Its the Law!
On 26th May 2011 (yes that’s right 2011!) the EU Cookie Law cam into effect, many people were not aware of it, but the law is already in effect in the UK. However The Information Commissioners’ Office (ICO), the UK regulator, gave everybody a one year ‘grace period’ before they start enforcing it.
That grace period expired on May 26th 2012.
From that date, if you are not compliant or visibly working towards compliance, you run the risk of enforcement action, which can include a fine of up to half a million pounds for a serious breach.
The Cookie Law Explained
The Cookie Law is a (new) piece of privacy legislation that requires websites to obtain consent from visitors to store or retrieve any information on a computer or any other web connected device, like a smart-phone or tablet.
It has been designed to protect online privacy, by making consumers aware of how information about them is collected by websites, and enable them to choose whether or not they want to allow it to take place.
It started as an EU Directive that was adopted by all EU countries on May 26th 2011. At the same time the UK updated its Privacy and Electronic Communications Regulations, which brought the EU Directive it into UK law.
Each EU member state has done or is doing the same thing. Although they all have their own approach and interpretation, the basic requirements of the directive remain the same.

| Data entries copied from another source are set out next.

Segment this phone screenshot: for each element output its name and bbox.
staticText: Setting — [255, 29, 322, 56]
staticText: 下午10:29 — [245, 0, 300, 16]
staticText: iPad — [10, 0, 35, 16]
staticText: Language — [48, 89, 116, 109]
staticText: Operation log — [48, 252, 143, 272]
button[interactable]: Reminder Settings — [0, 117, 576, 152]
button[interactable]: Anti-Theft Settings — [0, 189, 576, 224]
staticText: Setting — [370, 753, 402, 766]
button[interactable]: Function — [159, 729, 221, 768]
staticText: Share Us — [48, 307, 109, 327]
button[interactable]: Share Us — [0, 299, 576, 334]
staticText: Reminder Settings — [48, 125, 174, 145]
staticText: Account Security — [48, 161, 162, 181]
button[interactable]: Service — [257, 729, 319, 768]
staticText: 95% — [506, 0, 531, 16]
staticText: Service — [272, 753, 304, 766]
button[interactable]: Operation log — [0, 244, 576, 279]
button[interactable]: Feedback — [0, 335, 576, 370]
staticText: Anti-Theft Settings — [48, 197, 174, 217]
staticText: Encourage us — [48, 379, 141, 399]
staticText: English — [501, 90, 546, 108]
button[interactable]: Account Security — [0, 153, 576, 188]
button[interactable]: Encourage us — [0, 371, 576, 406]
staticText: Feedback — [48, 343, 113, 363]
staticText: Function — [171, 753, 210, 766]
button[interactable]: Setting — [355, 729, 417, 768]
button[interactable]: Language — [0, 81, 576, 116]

What are these cookies anyway?
Well for a start they are not the chocolate chip variety, these Cookies are little files that almost all websites use as a kind of memory. They are stored in your browser and enable a site to ‘remember’ little bits of information between pages or visits.

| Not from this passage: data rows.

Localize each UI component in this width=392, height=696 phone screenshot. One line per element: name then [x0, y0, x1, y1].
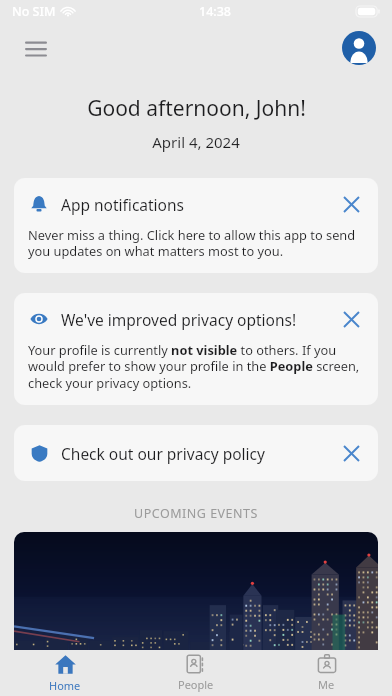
button[interactable]: Home [0, 650, 130, 696]
staticText: Good afternoon, John! [87, 94, 306, 123]
button[interactable]: Privacy policy [14, 425, 378, 481]
staticText: We've improved privacy options! [61, 309, 338, 330]
button[interactable]: Privacy options [14, 293, 378, 405]
button[interactable]: Menu [16, 28, 56, 68]
staticText: App notifications [61, 194, 338, 215]
button[interactable]: Upcoming event [14, 532, 378, 650]
staticText: Home [49, 678, 81, 693]
button[interactable]: Dismiss [338, 306, 364, 332]
button[interactable]: Dismiss [338, 191, 364, 217]
staticText: 14:38 [199, 3, 232, 20]
staticText: Never miss a thing. Click here to allow … [28, 226, 364, 260]
button[interactable]: Account [342, 31, 376, 65]
staticText: April 4, 2024 [152, 132, 240, 152]
staticText: No SIM [12, 3, 56, 20]
other: Notifications [28, 193, 50, 215]
other: Privacy options [28, 308, 50, 330]
staticText: Me [318, 677, 335, 692]
button[interactable]: Notifications [14, 178, 378, 273]
staticText: Check out our privacy policy [61, 443, 338, 464]
button[interactable]: Dismiss [338, 440, 364, 466]
staticText: UPCOMING EVENTS [0, 505, 392, 522]
staticText: Your profile is currently not visible to… [28, 341, 364, 392]
other: Privacy policy [28, 442, 50, 464]
button[interactable]: Me [261, 650, 392, 696]
button[interactable]: People [130, 650, 261, 696]
staticText: People [178, 677, 214, 692]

They are mostly used to make the web experience better, like automatically logging you in to a site on return visits, or remembering settings like text size.

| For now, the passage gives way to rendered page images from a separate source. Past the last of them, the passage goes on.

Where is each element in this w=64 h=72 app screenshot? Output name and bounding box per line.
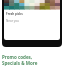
staticText: Fresh picks: [6, 12, 23, 16]
staticText: Promo codes,: [2, 54, 33, 60]
staticText: Near you: [6, 19, 19, 23]
button[interactable]: Fresh picks: [2, 0, 62, 47]
staticText: Specials & More: [2, 60, 38, 66]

Most websites also use some kind of visitor tracking, like Google Analytics, to measure site performance, and this will also use cookies in most cases.
However some cookies are used to collect information across websites you have visited and display content and advertising based on this data.
This use of ‘third party tracking’ cookies in particular is what the EU wants to raise awareness of with the new law. By requiring websites to inform and obtain explicit consent for cookies it aims to give web users more control over their online privacy.
To find out lots more about cookies in general and the different types, take a look at Cookiepedia – a new information resource dedicated to all things cookie related.
So where are these nuts!
Ahh I knew you would be waiting for this bit, well the way that the cookie authorisation is implemented on your site needs a lot of consideration as it could reduce your traffic, something that you need to be very conscious of when talking with your developer.
You are required to inform your visitors that you use cookies however you may find that informing them that by continuing to use the site they accept the usage of cookies an “implied” consent may be better than an “express” consent where you display a STOP pop-up or page that they have to accept before viewing your site, when the ICO implemented an express consent method they saw a 90% drop in traffic which to small businesses is a lot of potential revenue.
So with your newly found knowledge of cookies be sure to make your implementation choice carefully, but be sure you implement ASAP if you have not done so already!